In a number of studies, it has been assumed that the biodiesel production from algal oil should be conducted using the same approach as for vegetable oil. This requires the drying of the algal biomass to 90% solids by mass (Sazdanoff 2006; Lardon et al., 2009; Batan et al., 2010; Yang et al., 2011). Typically, belt or drum drying is used, with energy provided by natural gas. This may represent the major or a significant portion of the energy demand of the process. Sander and Murthy (2010) estimated that 89% of the energy requirement of their “well-to-pump,” raceway — based algal biodiesel system was required for drying the intermediate product prior to conversion to biodiesel, using a natural gas powered dryer.
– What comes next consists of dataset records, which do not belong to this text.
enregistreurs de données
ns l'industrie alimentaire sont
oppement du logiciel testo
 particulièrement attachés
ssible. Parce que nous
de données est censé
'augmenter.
Razon and Tan (2011) attributed 48% of their energy requirement (310 MJ per tonne biodiesel) to drying, following production of 1 kg FAME and 1.5 m3 biogas using a raceway pond. Drying of the biomass is only feasible where natural resources (e. g., solar drying) can be used while preventing lipid oxidation (Lardon et al., 2009).
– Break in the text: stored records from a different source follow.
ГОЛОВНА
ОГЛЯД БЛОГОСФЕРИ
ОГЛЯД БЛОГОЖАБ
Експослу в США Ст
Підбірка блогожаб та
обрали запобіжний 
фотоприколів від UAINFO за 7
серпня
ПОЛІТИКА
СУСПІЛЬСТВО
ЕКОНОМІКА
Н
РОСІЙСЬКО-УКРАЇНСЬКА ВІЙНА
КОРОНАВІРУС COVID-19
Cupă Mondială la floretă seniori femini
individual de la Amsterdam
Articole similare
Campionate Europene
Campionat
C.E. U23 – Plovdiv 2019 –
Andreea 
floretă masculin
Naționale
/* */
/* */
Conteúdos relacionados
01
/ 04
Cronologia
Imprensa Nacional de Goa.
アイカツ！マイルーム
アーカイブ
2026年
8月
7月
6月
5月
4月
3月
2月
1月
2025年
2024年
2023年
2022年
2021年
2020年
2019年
Furthermore, the requirement of cell disruption for product recovery has also been considered. Razon and Tan (2011) demonstrated that the energy input to the bead mill for disruption of Haematococcus pluvialis formed the greatest contribution to the process energy required (>30%). Stephenson et al. (2010) estimated cell dis­ruption by high-pressure homogenization to account for approximately 5 GJ tonne-1 biodiesel formed and 320 kg CO2 eq tonne-1 biodiesel in GWP. The need for cell disruption is a function of both the flowsheet selected and the algal species.
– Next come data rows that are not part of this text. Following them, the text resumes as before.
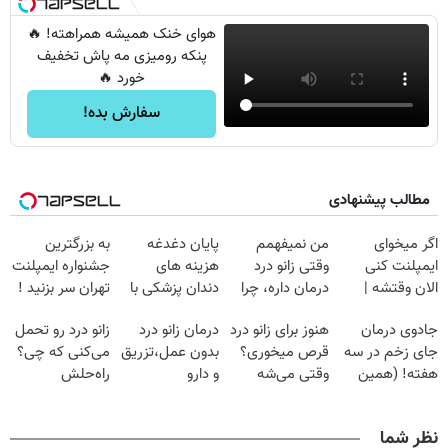
هوای خنک همیشه همراهته! 🔥
پنکه رومیزی مه پاش تخفیف
خورد 🔥
سفارش بده!
مطالب پیشنهادی
اگر میخوای
من نمیفهمم
پایان دغدغه
به بزرگترین
ایمپلنت کنی
وقتی زانو درد
هزینه های
جشنواره ایمپلنت
الان وقتشه |
درمان داره، چرا
دندان پزشکی با
تهران سر بزنید !
فقط با ۲۵
دردش رو داری
پک سفید کننده
| فقط ۲۵
جادوی درمان
هنوز برای زانو درد
درمان زانو درد
زانو درد رو تحمل
میلیون تومان!!!
تحمل میکنی؟❗
خانگی
میلیون !
جای زخم در سه
قرص میخوری؟
بدون عمل،تزریق
می‌کنی که چی؟
هفته! (همین
وقتی می‌شه
و دارو
راه‌حلش
حالا رایگان
بدون عمل
(◂پرسش‌نامه)
همین‌جاست!
صحبت کنید)
درمانش کرد؟؟؟؟
نظر شما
In a comparison of the hypothetical wet and dry processing routes for the trans­esterification to biodiesel, the benefit of developing an effective wet processing route for which a discrete cell disruption step and rigorous drying are not essential is clearly demonstrated (Lardon et al., 2009). The energy requirement was reduced to 70% to 75% of the dry processing route while the energy recoverable through further processing of the oil cake increased by 67% to 115%. Overall, the additional energy recoverable was 0.6 to 1.1 MJ per 1 MJ biodiesel. Direct esterification in the presence of water has been demonstrated under analytical conditions (Griffiths et al., 2010) and requires further optimization for large-scale use.